India Is Designing and Developing Its First Realistic ICBM

India is beginning to design, develop a new, longer range nuclear-capable intercontinental ballistic missile (ICBM) local media reported.

A scientist with the Defense Research and Development Organization, India’s military technology agency, told that DRDO is secretly developing a missile with an initial range of 6,000 km (3,728 miles). Currently, India’s longest range ballistic missile is the Agni-V, which has a range of about 5,000 km.

The same source said that the missile that is under development as the Agni-VI, but which will ultimately be called Surya, could eventually be extended to have a range of 10,000 km (6,213 miles).

Earlier this week DRDO chief Avinash Chander had said that India was capable of developing a missile with a range of 10,000 km within two and a half years if necessary. He also suggested that Delhi was not interested in utilizing this capability.

 Agni-VI
 Agni-VI


“Range is the least problematic area,” Chander said, according to The Times of India. “We have the full capability to go to any range…it's just a question of additional propellant and larger motors.

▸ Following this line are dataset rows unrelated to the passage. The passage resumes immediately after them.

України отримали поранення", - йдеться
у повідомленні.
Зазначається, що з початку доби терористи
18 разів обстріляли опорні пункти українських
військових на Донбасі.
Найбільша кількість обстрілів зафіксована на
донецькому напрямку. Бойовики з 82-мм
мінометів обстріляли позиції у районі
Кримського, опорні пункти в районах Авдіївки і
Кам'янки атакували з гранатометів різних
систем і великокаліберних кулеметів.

But, as of now, we don't see the need for a higher range.”

The reports comes just days after DRDO successfully tested the Agni-V for the second time. The first test was back in April of last year. The Agni-V allows India to hold many of China’s largest cities under threat from its nuclear arsenal for the first time. As such, it is often called the "China killer" by India’s media. 

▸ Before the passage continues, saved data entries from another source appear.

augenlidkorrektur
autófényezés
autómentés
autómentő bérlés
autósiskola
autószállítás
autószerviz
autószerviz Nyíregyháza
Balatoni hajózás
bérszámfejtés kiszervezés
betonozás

Although the Indian media often refers to the Agni-V as an ICBM, its range of 5,000 km is slightly less than the international standard for an ICBM, which is 5,500 km. Thus, Surya (Agni-VI) will technically be India’s first ICBM.



As previously reported, India has been working on equipping the Agni-V with multiple independent re-entry vehicles (MIRV) that would give it the ability to carry multiple nuclear warheads on a single missile. The scientist who spoke said that Surya would be made slightly heavier in order to carry even more nuclear warheads.

“While Agni-V can carry up to three nuclear warheads, the next missile in the series can carry up to 10 nuclear warheads, capable of hitting multiple targets,” the DRDO scientist said.

The same report suggested that the Surya will be ready for testing within three years.

This indicates that development of the missile may be encountering difficulties. The first reports of the Agni-VI’s existence from earlier this year suggested that development would take just two years. Those initial reports also said that the Agni-VI’s initial strike range would be between 8,000 and 10,000 km, instead of the 6,000 km.